Re: [PATCH v2 13/16] refs/iterator: implement seeking for ref-cache iterators

shejialuo <shejialuo@xxxxxxxxx> · Mon, 24 Feb 2025 22:49:14 +0800

On Wed, Feb 19, 2025 at 02:23:40PM +0100, Patrick Steinhardt wrote:
> Implement seeking of ref-cache iterators. This is done by splitting most
> of the logic to seek iterators out of `cache_ref_iterator_begin()` and
> putting it into `cache_ref_iterator_seek()` so that we can reuse the
> logic.
> 
> Note that we cannot use the optimization anymore where we return an
> empty ref iterator when there aren't any references, as otherwise it
> wouldn't be possible to reseek the iterator to a different prefix that
> may exist. This shouldn't be much of a performance corncern though as we
> now start to bail out early in case `advance()` sees that there are no
> more directories to be searched.
> 

Bit: corncern/concern. Don't worth a reroll.

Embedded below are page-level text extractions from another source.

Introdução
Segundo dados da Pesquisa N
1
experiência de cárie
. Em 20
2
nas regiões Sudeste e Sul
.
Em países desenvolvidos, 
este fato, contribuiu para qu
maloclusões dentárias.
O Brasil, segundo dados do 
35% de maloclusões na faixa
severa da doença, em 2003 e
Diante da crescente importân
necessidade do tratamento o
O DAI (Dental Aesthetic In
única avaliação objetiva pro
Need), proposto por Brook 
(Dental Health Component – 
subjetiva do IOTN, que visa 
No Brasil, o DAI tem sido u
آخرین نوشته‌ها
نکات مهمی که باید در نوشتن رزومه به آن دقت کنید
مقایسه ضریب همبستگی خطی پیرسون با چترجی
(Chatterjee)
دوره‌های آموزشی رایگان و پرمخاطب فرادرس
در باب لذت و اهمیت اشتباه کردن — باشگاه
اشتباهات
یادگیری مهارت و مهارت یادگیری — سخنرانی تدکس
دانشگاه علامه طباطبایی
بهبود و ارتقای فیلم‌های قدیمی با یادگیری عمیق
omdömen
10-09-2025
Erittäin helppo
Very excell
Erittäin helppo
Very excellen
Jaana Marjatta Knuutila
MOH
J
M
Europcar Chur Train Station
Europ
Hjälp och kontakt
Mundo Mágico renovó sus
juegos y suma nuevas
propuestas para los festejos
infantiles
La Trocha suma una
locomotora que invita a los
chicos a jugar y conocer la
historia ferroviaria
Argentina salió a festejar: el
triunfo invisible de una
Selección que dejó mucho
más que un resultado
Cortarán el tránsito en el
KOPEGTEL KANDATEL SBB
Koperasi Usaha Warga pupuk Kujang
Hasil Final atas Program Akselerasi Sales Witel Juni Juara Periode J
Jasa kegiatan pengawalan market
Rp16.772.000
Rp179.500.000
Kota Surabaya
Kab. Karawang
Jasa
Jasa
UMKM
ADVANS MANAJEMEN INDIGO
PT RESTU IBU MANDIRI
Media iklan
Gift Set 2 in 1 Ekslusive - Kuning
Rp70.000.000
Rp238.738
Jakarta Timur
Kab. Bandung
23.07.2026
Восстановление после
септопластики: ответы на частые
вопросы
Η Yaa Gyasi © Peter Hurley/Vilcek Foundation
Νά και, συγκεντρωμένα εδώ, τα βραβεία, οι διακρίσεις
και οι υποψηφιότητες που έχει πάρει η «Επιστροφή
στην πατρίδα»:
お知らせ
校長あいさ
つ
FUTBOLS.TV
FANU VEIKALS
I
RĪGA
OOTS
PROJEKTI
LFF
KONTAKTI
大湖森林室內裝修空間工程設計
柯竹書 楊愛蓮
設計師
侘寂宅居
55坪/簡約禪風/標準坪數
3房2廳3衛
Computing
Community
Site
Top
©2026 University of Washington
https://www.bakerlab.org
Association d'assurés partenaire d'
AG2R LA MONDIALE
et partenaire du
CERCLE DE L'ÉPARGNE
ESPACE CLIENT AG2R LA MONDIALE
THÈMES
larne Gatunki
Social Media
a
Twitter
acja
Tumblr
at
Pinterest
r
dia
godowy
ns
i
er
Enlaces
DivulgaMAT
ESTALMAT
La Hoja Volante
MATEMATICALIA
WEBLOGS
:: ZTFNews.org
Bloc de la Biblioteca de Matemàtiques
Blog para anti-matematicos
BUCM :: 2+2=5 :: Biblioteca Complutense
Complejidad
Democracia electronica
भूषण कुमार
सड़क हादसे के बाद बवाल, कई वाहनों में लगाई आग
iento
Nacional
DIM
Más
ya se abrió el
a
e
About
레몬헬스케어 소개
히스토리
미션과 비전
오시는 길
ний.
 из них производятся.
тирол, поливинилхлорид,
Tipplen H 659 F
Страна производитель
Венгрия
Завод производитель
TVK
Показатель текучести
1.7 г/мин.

> Signed-off-by: Patrick Steinhardt <ps@xxxxxx>
> ---
>  refs/ref-cache.c | 74 ++++++++++++++++++++++++++++++++++++--------------------
>  1 file changed, 48 insertions(+), 26 deletions(-)
> 
> diff --git a/refs/ref-cache.c b/refs/ref-cache.c
> index 6457e02c1ea..b54547d71ee 100644
> --- a/refs/ref-cache.c
> +++ b/refs/ref-cache.c
> @@ -362,9 +362,7 @@ struct cache_ref_iterator {
>  	struct ref_iterator base;
>  
>  	/*
> -	 * The number of levels currently on the stack. This is always
> -	 * at least 1, because when it becomes zero the iteration is
> -	 * ended and this struct is freed.
> +	 * The number of levels currently on the stack.
>  	 */

So, this value could be zero? We want to use this to optimize because
that we don't return the empty ref iterator any more.

>  	size_t levels_nr;
>  
> @@ -389,6 +387,9 @@ struct cache_ref_iterator {
>  	struct cache_ref_iterator_level *levels;
>  
>  	struct repository *repo;
> +	struct ref_cache *cache;
> +
> +	int prime_dir;

The reason why we needs to add these two states is that when using
`cache_ref_iterator_begin`, we need to pass `ref_cache` and
`prime_dir`. So, we need to store the state when reusing the ref
iterator.

>  };
>  
>  static int cache_ref_iterator_advance(struct ref_iterator *ref_iterator)
> @@ -396,6 +397,9 @@ static int cache_ref_iterator_advance(struct ref_iterator *ref_iterator)
>  	struct cache_ref_iterator *iter =
>  		(struct cache_ref_iterator *)ref_iterator;
>  
> +	if (!iter->levels_nr)
> +		return ITER_DONE;
> +

Ok, we will check whether the cache ref iterator is exhausted.

>  	while (1) {
>  		struct cache_ref_iterator_level *level =
>  			&iter->levels[iter->levels_nr - 1];
> @@ -444,6 +448,40 @@ static int cache_ref_iterator_advance(struct ref_iterator *ref_iterator)
>  	}
>  }
>  
> +static int cache_ref_iterator_seek(struct ref_iterator *ref_iterator,
> +				   const char *prefix)
> +{
> +	struct cache_ref_iterator *iter =
> +		(struct cache_ref_iterator *)ref_iterator;
> +	struct ref_dir *dir;
> +
> +	dir = get_ref_dir(iter->cache->root);
> +	if (prefix && *prefix)
> +		dir = find_containing_dir(dir, prefix);
> +
> +	if (dir) {
> +		struct cache_ref_iterator_level *level;
> +
> +		if (iter->prime_dir)
> +			prime_ref_dir(dir, prefix);
> +		iter->levels_nr = 1;
> +		level = &iter->levels[0];
> +		level->index = -1;
> +		level->dir = dir;
> +
> +		if (prefix && *prefix) {
> +			iter->prefix = xstrdup(prefix);

Should we free the original `iter->prefix` before we assign the new
`prefix`? I have seen this pattern in previous patch. If the caller
calls this function multiple times, there would be memory leak.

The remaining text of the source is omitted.